当て馬の矜持 ー嘘吐きな僕らの協奏曲《コンチェルト》ー

 
 今日は月曜。
 月曜は行きつけのスーパーのパン特売日だ。
 買いだめしとこう。
 冷凍庫に放り込んどきゃ日持ちするし。


 買い物かごにワゴンセールのパンを放り込んでいると、ふいに声をかけられた。

「あれ、沢くん?」

 ふり返ると葉月ちゃんがいた。
 手には新作クッキーとリンゴジュースを持っている。

「おっす」
「沢くん。そんなにパンばっか買って。

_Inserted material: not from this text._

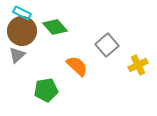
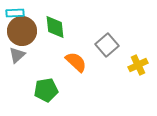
cyan rectangle: moved 7 px left; rotated 30 degrees counterclockwise
green diamond: rotated 35 degrees clockwise
orange semicircle: moved 1 px left, 4 px up
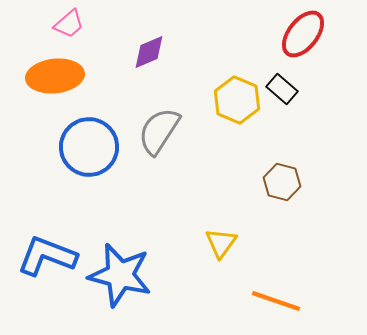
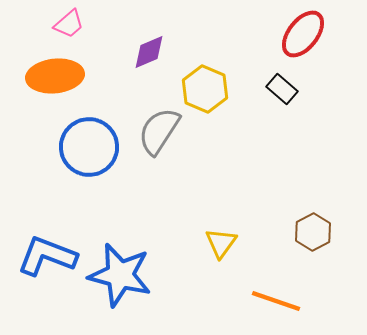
yellow hexagon: moved 32 px left, 11 px up
brown hexagon: moved 31 px right, 50 px down; rotated 18 degrees clockwise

おやつ?」
「いんや、一週間分の弁当と朝飯と夕飯」

 形だけの恋人だから、日常会話となんにもかわらないやり取りだ。

 葉月ちゃんは俺のさげるカゴをのぞきこんで、口元を引きつらせた。

「…………え? それ本気で言ってる? ギャグじゃなくて? 三食ぜんぶ菓子パンなの?」

「パンってお湯沸かさなくても食えるから、カップ麺よりタイパいいと思わね? 冷食も、レンジ使うと電気代かかるし」
 
「えっと……おうちのひとに頼んで、せめておかず一品くらいは作ってもらったら?」


 ものすごく言いにくそうに聞いてくる。

 昨日一緒に昼飯食ったときも同じようなこと言ってたな、そういや。

 中学までは給食だったから、だれかに飯のことでこんなふうに言われたことはなかった。

 一般的にはおかずもつけるのが普通なのか。